**About this exercise**: Since only the words are wanted, reproduce every entry exactly and leave the images behind.

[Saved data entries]
__________

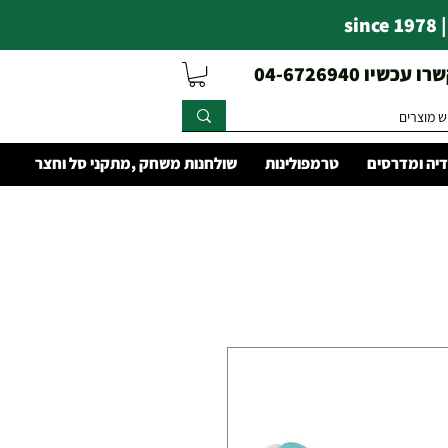
s
עכשיו 04-6726940
יה ומדרסים
טרמפולינות
שולחנות משחק ,מתקני סל וחצר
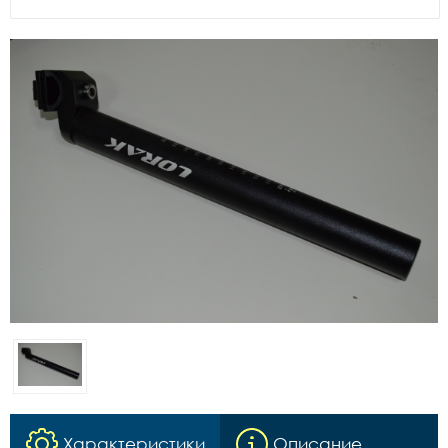
Характеристики
Описание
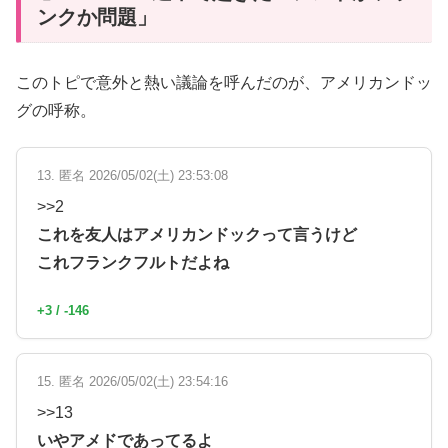
ンクか問題」
このトピで意外と熱い議論を呼んだのが、アメリカンドッ
グの呼称。
13. 匿名 2026/05/02(土) 23:53:08
>>2
これを友人はアメリカンドックって言うけど
これフランクフルトだよね
+3 / -146
15. 匿名 2026/05/02(土) 23:54:16
>>13
いやアメドであってるよ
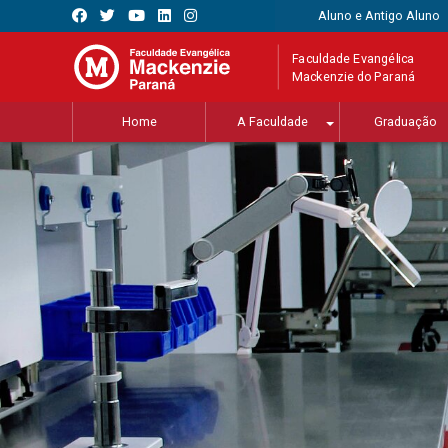
Aluno e Antigo Aluno
Faculdade Evangélica
Mackenzie do Paraná
Home
A Faculdade
Graduação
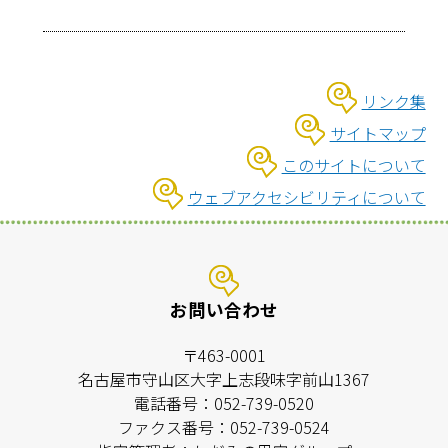
リンク集
サイトマップ
このサイトについて
ウェブアクセシビリティについて
お問い合わせ
〒463-0001
名古屋市守山区大字上志段味字前山1367
電話番号：052-739-0520
ファクス番号：052-739-0524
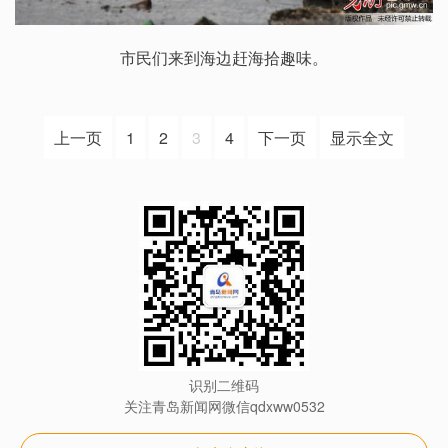
市民们来到海边赶海拾趣味。
上一页
1
2
3
4
下一页
显示全文
识别二维码
关注青岛新闻网微信qdxww0532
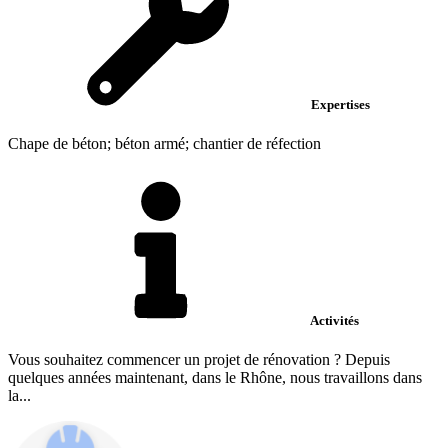
Expertises
Chape de béton; béton armé; chantier de réfection
Activités
Vous souhaitez commencer un projet de rénovation ? Depuis
quelques années maintenant, dans le Rhône, nous travaillons dans
la...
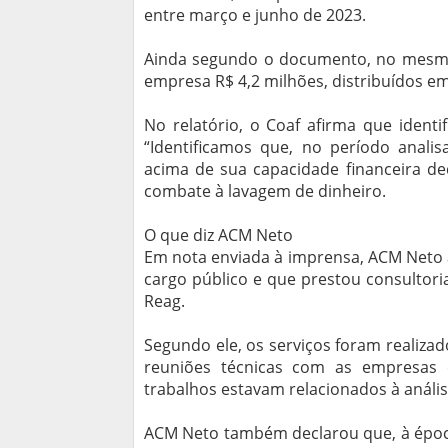
entre março e junho de 2023.
Ainda segundo o documento, no mesmo
empresa R$ 4,2 milhões, distribuídos em
No relatório, o Coaf afirma que ident
“Identificamos que, no período anali
acima de sua capacidade financeira de
combate à lavagem de dinheiro.
O que diz ACM Neto
Em nota enviada à imprensa, ACM Neto 
cargo público e que prestou consultoria
Reag.
Segundo ele, os serviços foram realiz
reuniões técnicas com as empresas c
trabalhos estavam relacionados à análi
ACM Neto também declarou que, à época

__________

**Answer space**:
s
עכשיו 04-6726940
יה ומדרסים
טרמפולינות
שולחנות משחק ,מתקני סל וחצר
Характеристики
Описание
ンクか問題」
このトピで意外と熱い議論を呼んだのが、アメリカンドッ
グの呼称。
13. 匿名 2026/05/02(土) 23:53:08
>>2
これを友人はアメリカンドックって言うけど
これフランクフルトだよね
+3 / -146
15. 匿名 2026/05/02(土) 23:54:16
>>13
いやアメドであってるよ
Aluno e Antigo Aluno
Faculdade Evangélica
Mackenzie do Paraná
Home
A Faculdade
Graduação
リンク集
サイトマップ
このサイトについて
ウェブアクセシビリティについて
お問い合わせ
〒463-0001
名古屋市守山区大字上志段味字前山1367
電話番号：052-739-0520
ファクス番号：052-739-0524
市民们来到海边赶海拾趣味。
上一页
1
2
3
4
下一页
显示全文
识别二维码
关注青岛新闻网微信qdxww0532
Expertises
Chape de béton; béton armé; chantier de réfection
Activités
Vous souhaitez commencer un projet de rénovation ? Depuis
quelques années maintenant, dans le Rhône, nous travaillons dans
la...
entre março e junho de 2023.
Ainda segundo o documento, no mesmo
empresa R$ 4,2 milhões, distribuídos em
No relatório, o Coaf afirma que ident
“Identificamos que, no período anali
acima de sua capacidade financeira de
combate à lavagem de dinheiro.
O que diz ACM Neto
Em nota enviada à imprensa, ACM Neto 
cargo público e que prestou consultoria
Reag.
Segundo ele, os serviços foram realiz
reuniões técnicas com as empresas c
trabalhos estavam relacionados à análi
ACM Neto também declarou que, à época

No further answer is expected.